Re-Building Wealth is about Balance and Control
by J David Lewis
With media recognizing recovery may be underway, we see news items purporting to give lists of unique and specific steps to repair 401(k)s and other portfolios. From considering broader issues of strengthening Net Worth, it takes more than quick fixes.
Near the Wright Brothers 100th First Flight anniversary, a Neal Armstrong interview explored their influence on his career and moon visit. Paraphrasing here; “The Wright Brothers correctly identified inability to fly as an inability to master balance and control.” People learned to create lift with wings long before this success. They could see balancing and controlling the craft were key missing pieces. Armstrong followed; “Mastery of balance and control remains the critical issue with all flight, including space flight.”
I remember feeling struck that this profound observation relates to financial planning. We have all seen people with substantial income and little mastery of financial balance and control. Most of the issues leading to the current economic problems are traceable to financial balance and control issues. Remember feeling fear no one could regain balance and control.
Some people were mathematically unable to tolerate risks, from years being sheltered with illusions of balanced control. Even small declines meant disaster. A second group had (and still have) plenty in mathematical terms. These could feel fear from uncertainty about whether they have enough. Sometimes professionals can coach these into appropriately feeling secure. Others can mathematically or emotionally “keep their cool,” yet get shaken when real events seem far outside their expectations. Historical experience and understanding, before a crisis, can give better perspective for these.

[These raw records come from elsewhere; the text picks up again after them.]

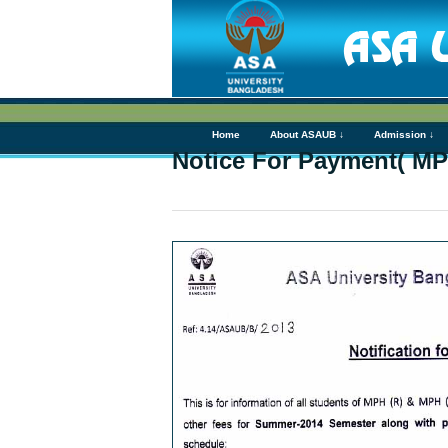
Home
About ASAUB ↓
Admission ↓
Notice For Payment( MP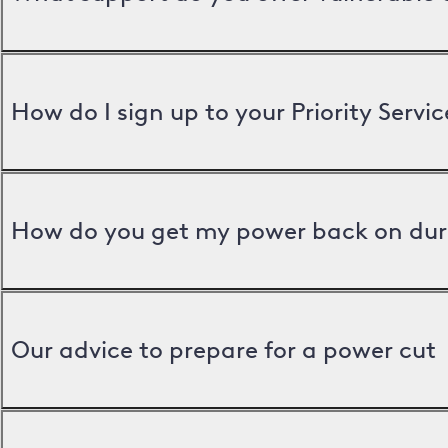
How do I sign up to your Priority Servic
How do you get my power back on dur
Our advice to prepare for a power cut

In crisis, all three group’s greatest risk is feeling they must do something – anything. They look for “quick fixes.” And, quick fixes are popular TV news. Pilots, who try quick fixes without understanding all the elements of balance and control, can quickly turn slight imbalance into disaster.
To maintain balance and control through smooth and turbulent air, good instruments are critical. In personal finance, the instruments are comprehensive information. Comprehensive is far more than portfolio “performance reports.” Comprehensive information regularly measures net worth changes, with emphasis on the controls you can affect. How much did you reduce total debt? Are debt costs efficient? How about investment contributions? Did amenities, like a boat, increase assets? Did that increase debt? Is debt a reasonable percentage of total assets?

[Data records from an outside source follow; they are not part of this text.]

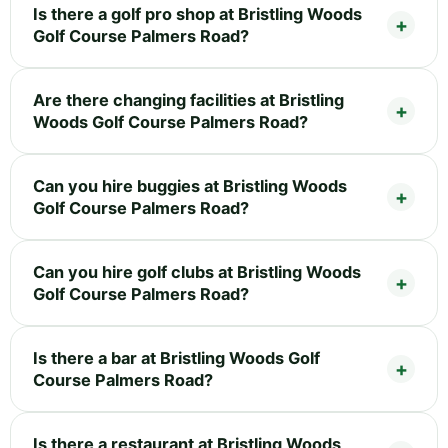
Is there a golf pro shop at Bristling Woods
Golf Course Palmers Road?
Are there changing facilities at Bristling
Woods Golf Course Palmers Road?
Can you hire buggies at Bristling Woods
Golf Course Palmers Road?
Can you hire golf clubs at Bristling Woods
Golf Course Palmers Road?
Is there a bar at Bristling Woods Golf
Course Palmers Road?
Is there a restaurant at Bristling Woods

Dollars from investment performance are almost always a minor influence relative to elements you can personally control. Consider dollar-differences in return between two portfolios. Those dollars cannot build nearly as much wealth as investment contributions or debt payments, unless the portfolio is huge. Without contributions, very high returns still can’t produce significant dollars. Good portfolio returns are a matter of prudence and stewardship – not a primary source of wealth.

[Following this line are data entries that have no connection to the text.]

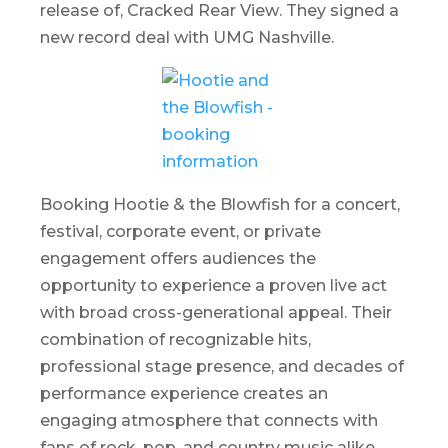
release of,
Cracked Rear View
. They signed a
new record deal with UMG Nashville.
Booking Hootie & the Blowfish for a concert,
festival, corporate event, or private
engagement offers audiences the
opportunity to experience a proven live act
with broad cross-generational appeal. Their
combination of recognizable hits,
professional stage presence, and decades of
performance experience creates an
engaging atmosphere that connects with
fans of rock, pop, and country music alike.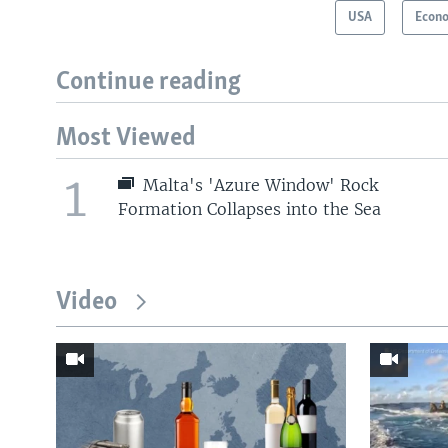
USA
Econ
Continue reading
Most Viewed
1
Malta's 'Azure Window' Rock
Formation Collapses into the Sea
Video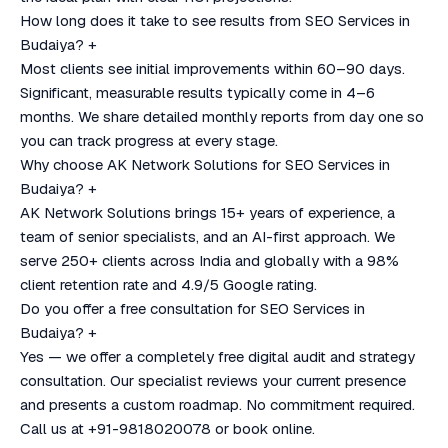
How long does it take to see results from SEO Services in
Budaiya?
+
Most clients see initial improvements within 60–90 days.
Significant, measurable results typically come in 4–6
months. We share detailed monthly reports from day one so
you can track progress at every stage.
Why choose AK Network Solutions for SEO Services in
Budaiya?
+
AK Network Solutions brings 15+ years of experience, a
team of senior specialists, and an AI-first approach. We
serve 250+ clients across India and globally with a 98%
client retention rate and 4.9/5 Google rating.
Do you offer a free consultation for SEO Services in
Budaiya?
+
Yes — we offer a completely free digital audit and strategy
consultation. Our specialist reviews your current presence
and presents a custom roadmap. No commitment required.
Call us at +91-9818020078 or book online.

A comprehensive reporting system needs experience and judgment. The pilot processes considerable information to balance and control the craft. Some do this with finances almost like the skill is genetic. Others need help. Wherever you fit; the path to repairing perceived damage starts with clearly understanding whether a mathematical problem exists. Then, comprehensive information, coupled with judgment and experience, are tools for smooth balance and control. You should be able to stay calm, whether the bulls or bears are raging.